I don't know, Shadow. I do hope you find better ways to deal with yours. Your posts brought back so many memories for me. The odd and extremely serious concerns that would seem to pop up out of no where, things he probably had no idea that you were thinking. And then the charges he would have to answer to with incredible skill if you were to feel better about things and stop the thinking/questioning. A skill he probably never had. And the cycles between bliss and total doubt. Not to mention your secret thoughts of leaving him, which I think he probably picked up on.

 

Maybe he just triggered you, or maybe just being in a serious relationship triggers you.

Posted
It sounds like he had insecurities of his own, and if he responded by saying mean things to you, then he also had a problem with judgment.

 

He probably wasn't mature enough to deal with the challenges of being with you. I don't think I was with my ex either, at least at the start. I would get really angry with her. At least I expressed anger, mostly because I thought that the passion would convince her. In reality I just wanted the discussions and questioning to end and would have easily calmed down if she had any capability to laugh at herself.

 

Consistency is critical, and that's the decision I made after I realized that fighting her wasn't getting me anywhere.

 

I don't know, Shadow. I do hope you find better ways to deal with yours. Your posts brought back so many memories for me. The odd and extremely serious concerns that would seem to pop up out of no where, things he probably had no idea that you were thinking. And then the charges he would have to answer to with incredible skill if you were to feel better about things and stop the thinking/questioning. A skill he probably never had.
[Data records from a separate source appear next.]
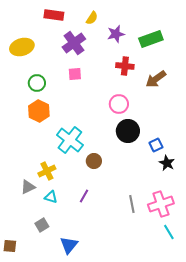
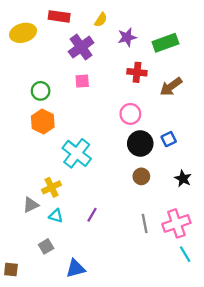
yellow ellipse: (22, 47) -> (23, 33), moved
blue square: (156, 145) -> (169, 139), moved
brown circle: (94, 161) -> (141, 176), moved
blue triangle: (69, 245) -> (76, 268), turned 36

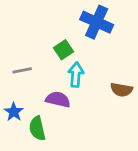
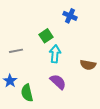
blue cross: (97, 22) -> (70, 16), size x0.6
purple semicircle: (58, 99) -> (58, 82), moved, turned 30

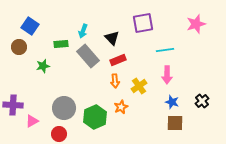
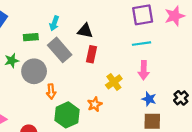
purple square: (143, 23) -> (143, 15), moved
black triangle: (112, 38) -> (85, 31), turned -35
red rectangle: (118, 60) -> (92, 54), turned -56
orange arrow: (115, 81) -> (51, 91), moved
gray circle: (64, 108) -> (34, 71), moved

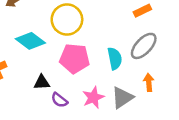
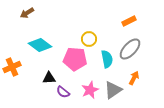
yellow circle: (67, 20) -> (89, 39), moved, size x0.6
orange arrow: (149, 82) -> (134, 78), turned 32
And the cycles between bliss and total doubt. Not to mention your secret thoughts of leaving him, which I think he probably picked up on.

 

Maybe he just triggered you, or maybe just being in a serious relationship triggers you.

 

WOW.. I feel as though I am reading a book of insights into both my and my SOs lives now and what it has been for a few years. I am in the process with him of possibly looking to the demise of our relationship and it would be for the way I too bring up serious concerns, am inconsistent in things he has no idea of where they are coming from BUT I certainly do... and it is all very passive. It is not a bridged communication but passive-aggressive attempts to allay my fears and find reasssurance.
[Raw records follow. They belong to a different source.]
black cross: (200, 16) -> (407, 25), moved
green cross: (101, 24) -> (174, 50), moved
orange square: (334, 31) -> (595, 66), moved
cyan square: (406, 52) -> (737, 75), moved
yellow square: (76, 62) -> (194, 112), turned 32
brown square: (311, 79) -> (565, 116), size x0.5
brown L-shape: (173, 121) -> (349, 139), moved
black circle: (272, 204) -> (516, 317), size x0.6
Why... the cheating does bring insecurities

Shadow, so sorry ---this seems to force you to look at yourself and maybe in the outcome of this, this builds a better understanding of yourself and how you are in a R.... these are of course how intimacy is established with a person you love..

the tolerance of being YOU and that person not running away.

maybe for him, intimacy is something he is not ready for and it isn't all about your insecurities only.....

Johan --- your retrospective reflection sure is a wake up call for me.

I don't want our R to be a bargaining point.. I so want honest open communication but he is not very good at the commuincation thing......

He gets really angry with me,, and maybe thinks the passion convinces me too...but it doesn't.

I don't really know what can convince me... there are also cycles of pure bliss and of doubt and anger...

I hate them.. even and steady are so much better, but don't some people thrive on what they know in their family home...?

Shadow, why did you cheat on him--was there a subconscious wish to sabotage the R??